Demonstrable and Non-Demonstrable Experience

NOTE: Lately I have been contemplating what it means to “know” something as true or false. What follows is the beginning of my attempt to explore this, and similar questions. My thoughts on the subject are highly influenced by David Hume.

All human knowledge is a direct function of human experience. Human experience comes in two separate, but related, forms. The first form is the experience of the five senses: taste, smell, touch, sight, and sound. The second form is experiences internal to the human mind: emotion, general thought, idea formulation, etc… Of course, the internal workings of human experience are essential to interpret and contextualize the experience of the external senses and so, in some sense, all human experience, or at least the interpretation thereof, can be classified as internal to the human mind.

Similarly, human experience can be classified as either demonstrable, or non-demonstrable. Demonstrable experience is that experience which can be shared with others through means of their external sensory abilities. For example, if I have learned from experience that gasoline burns when it comes in contact with fire, I can easily demonstrate this to others by throwing a lighted match into a canister of gasoline. Through their external senses, they will see the cause, the match, and the effect, fire and/or explosion. However, imagine that I attempt to demonstrate this cause and effect relationship with a person who is blind. His/her experience upon my demonstration will differ in key respects to my own. Thus, their experience may be interpreted internally with greater weight or importance being given to the smell of the fire, or the sound of explosion. So, while we may have both been party the same demonstrable event, our experiences differ. So at best, our experiences can be demonstrable to others but it is impossible to know that their experience of that event will be identical to our own.

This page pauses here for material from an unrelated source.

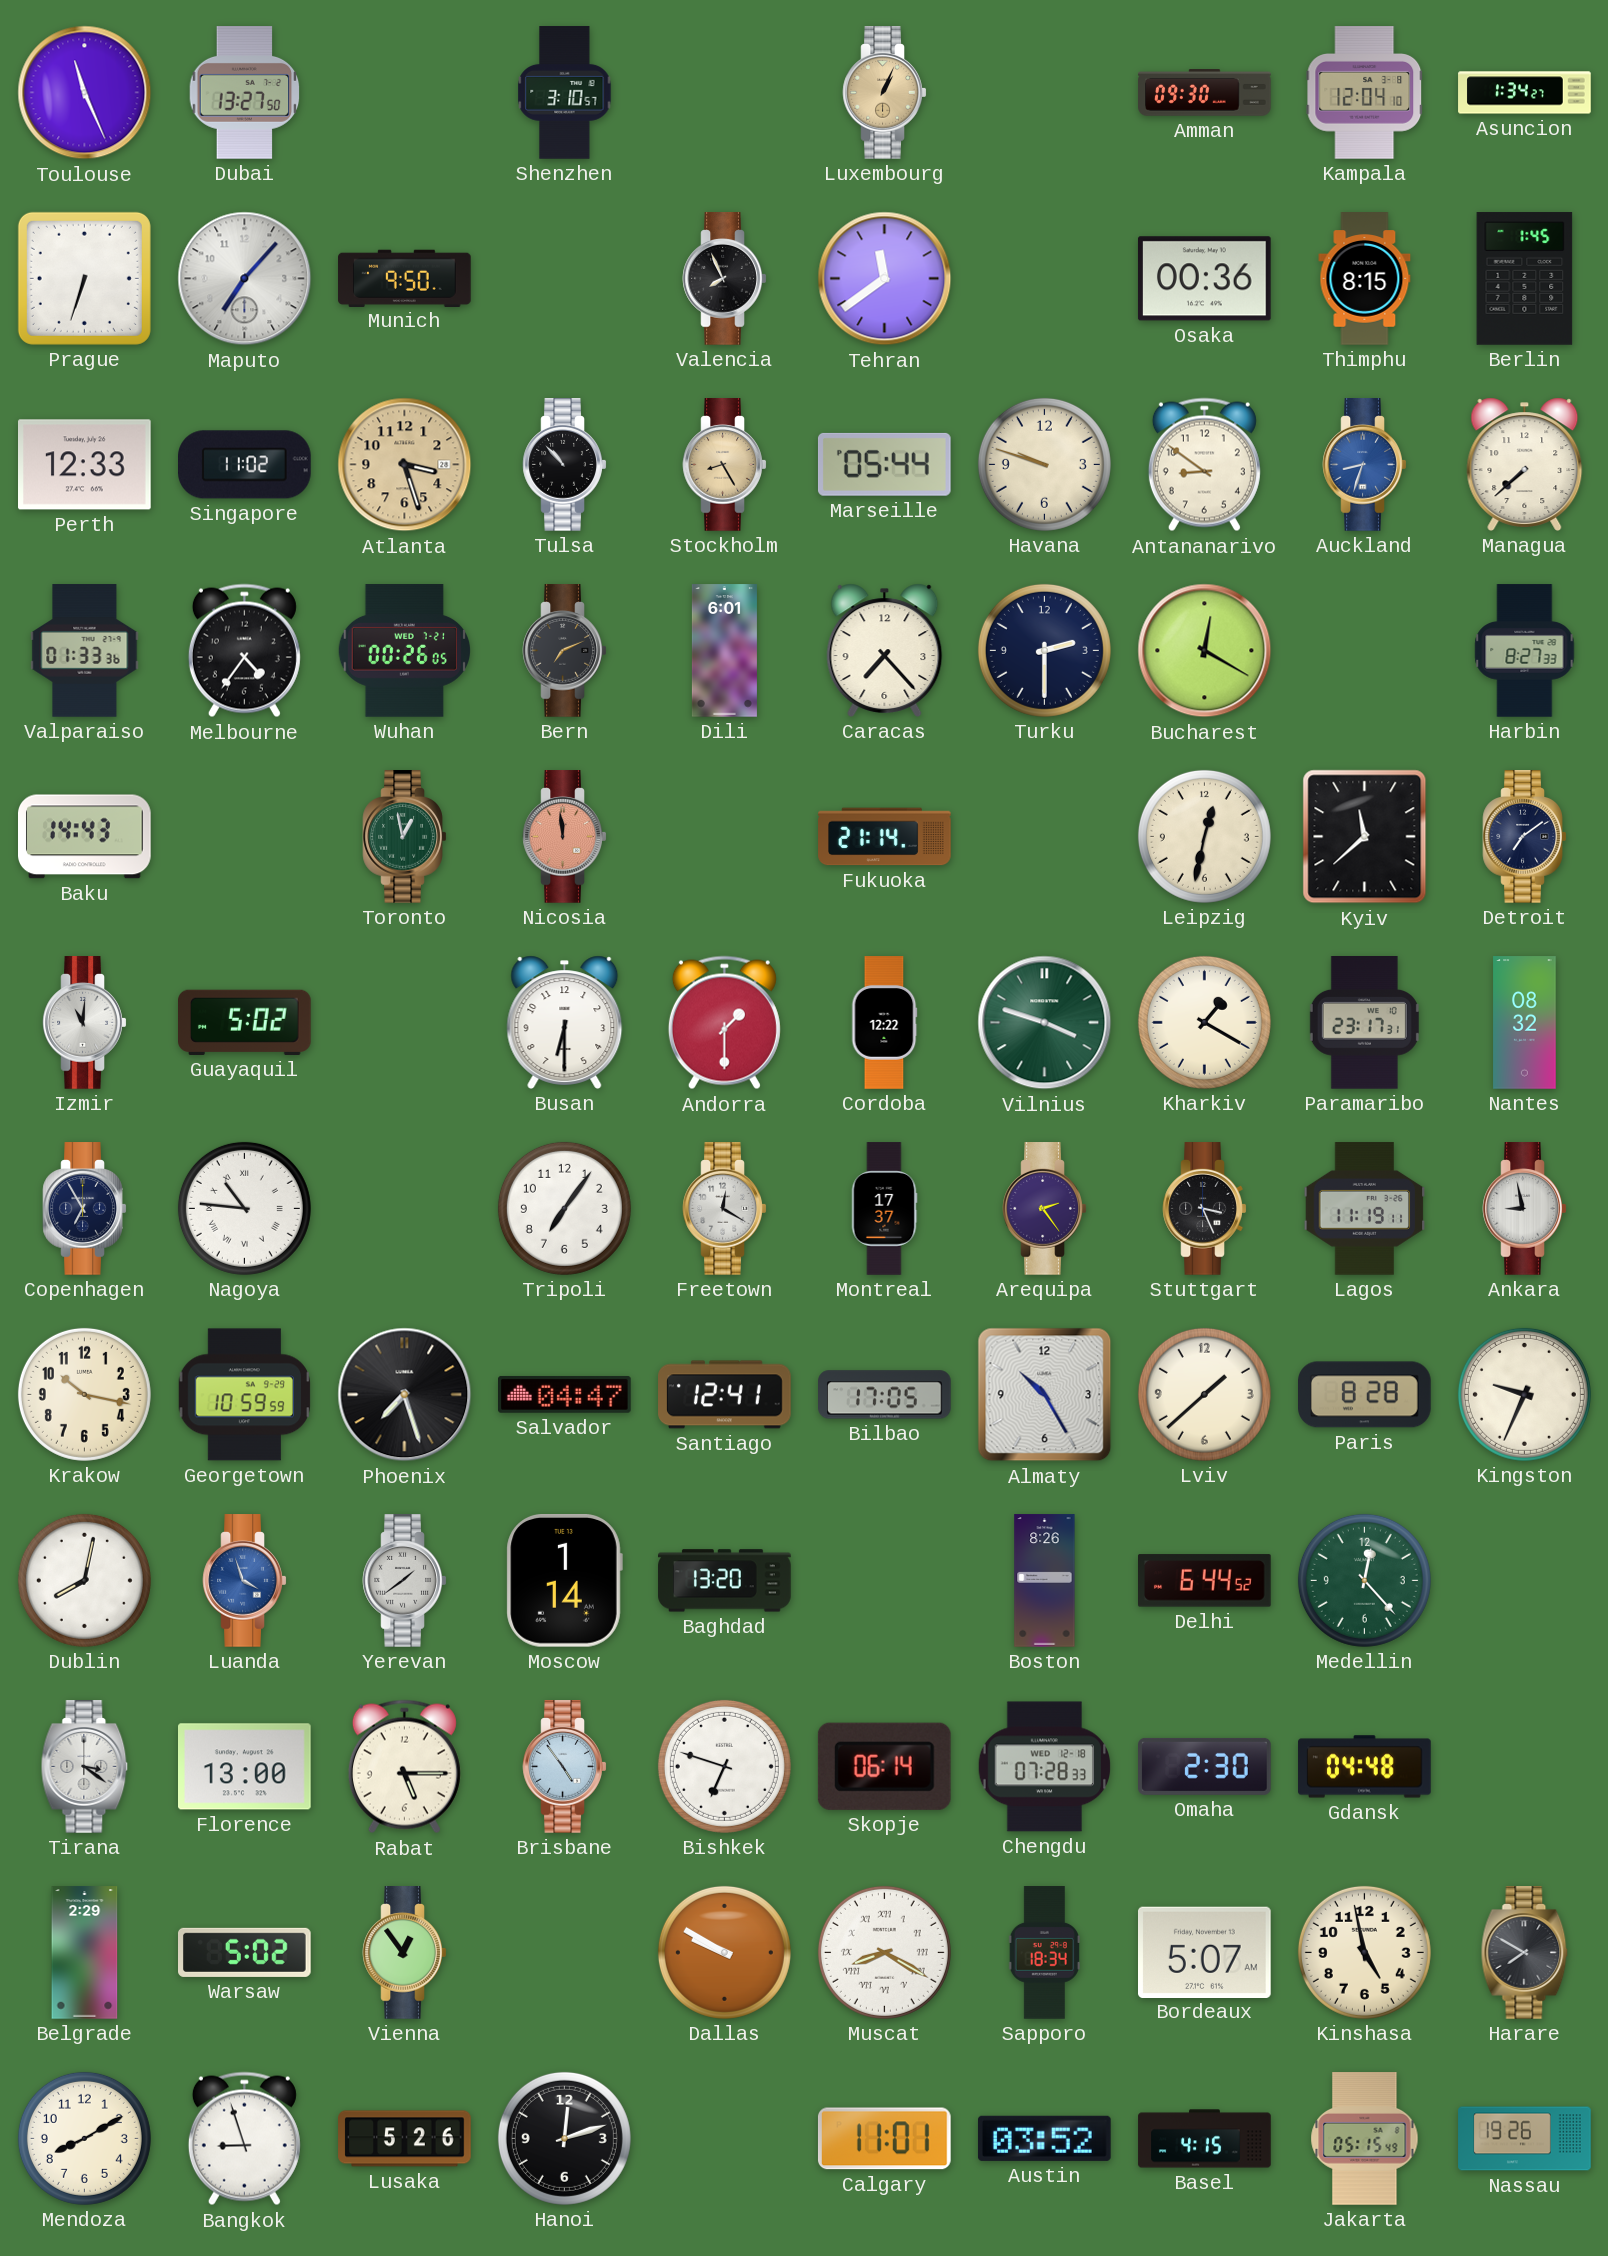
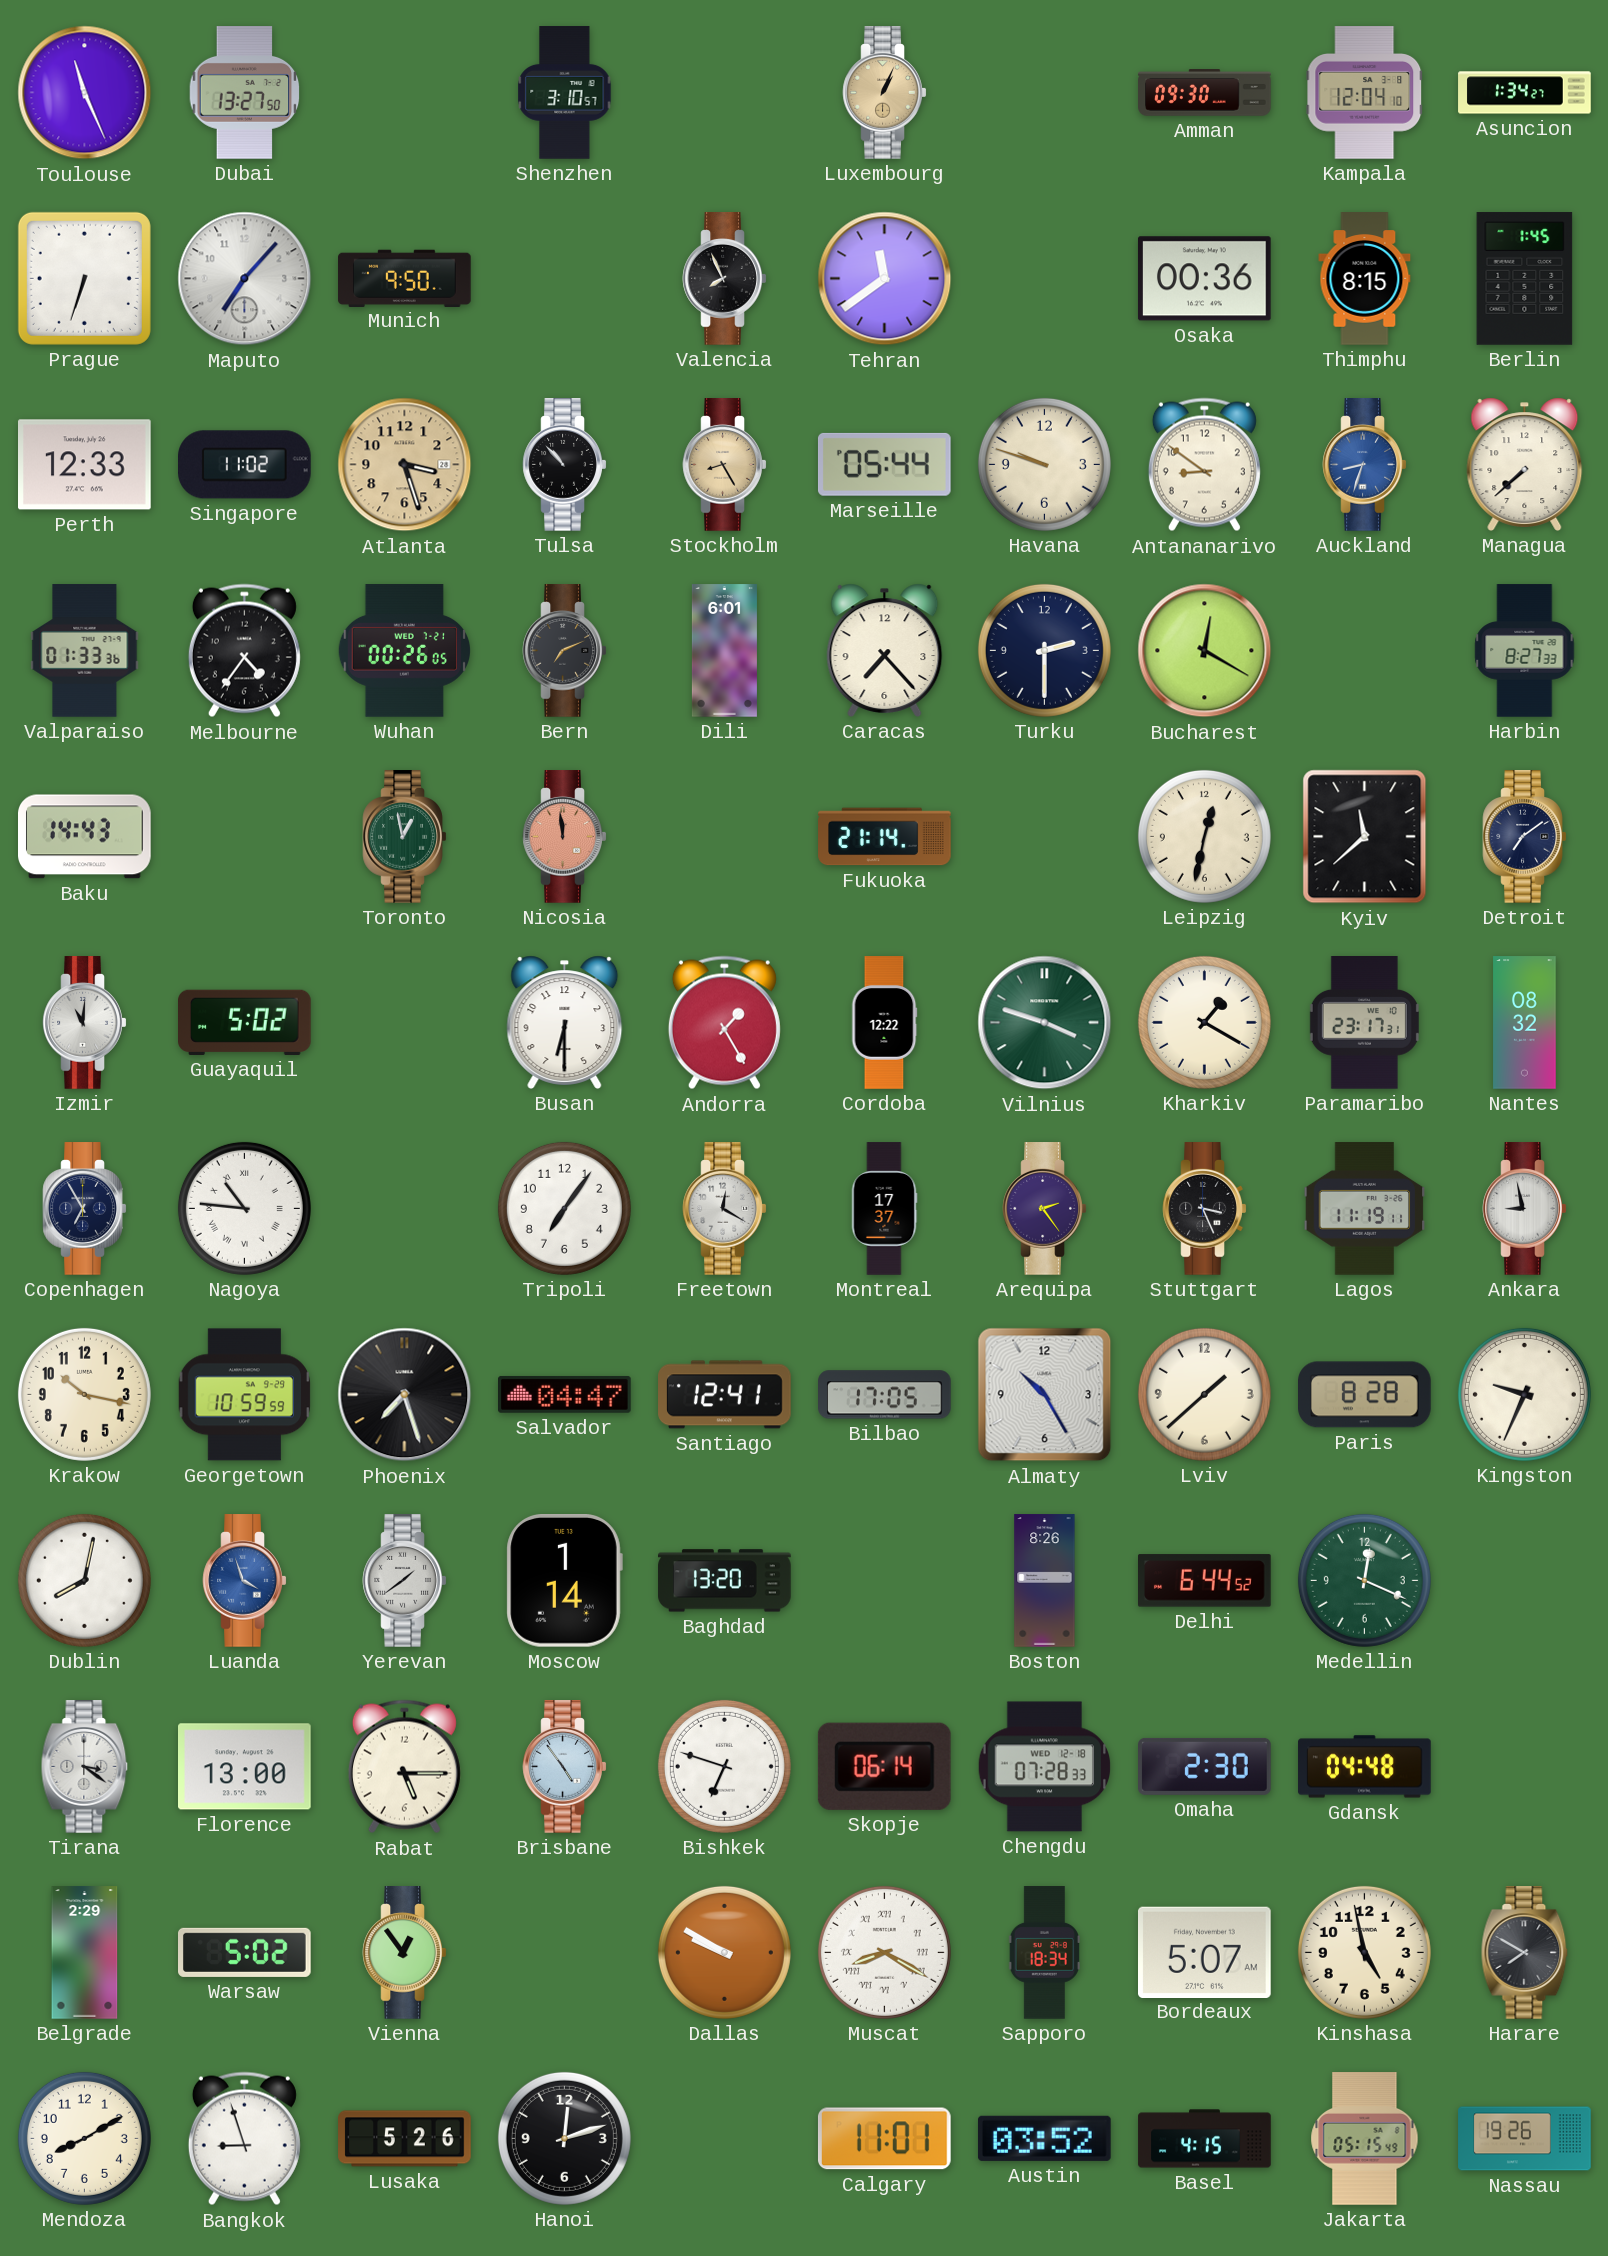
Andorra: 1:30 -> 1:25
Medellin: 12:23 -> 12:19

Non-demonstrable experiences include those internal experiences that are emotional, spiritual etc… Such internal experiences can be expressed to others through language but cannot be otherwise illustrated. For example, I can describe the love I have for a family member or the my experience in tasting a fine wine, but at best, my description of such experiences can create a cerebral understanding or appreciation within others, but the experience itself cannot be duplicated.

Yet, even for me to express the ideas of love, emotion, taste, smell, etc…. I must share a common context with the person to whom the idea is to be conveyed. We must speak the same language and, within that language, must have a shared understanding or agreement on terms. This is especially true when seeking a consensus on the meaning of shared experience. For example, scientists measuring the temperature or length of an object must do so by employing the same system. Otherwise, the statement of temperature of measurement has to implicit meaning. Its implications, and any inference drawn from the measurement, derive from the consensus created by a shared system and language.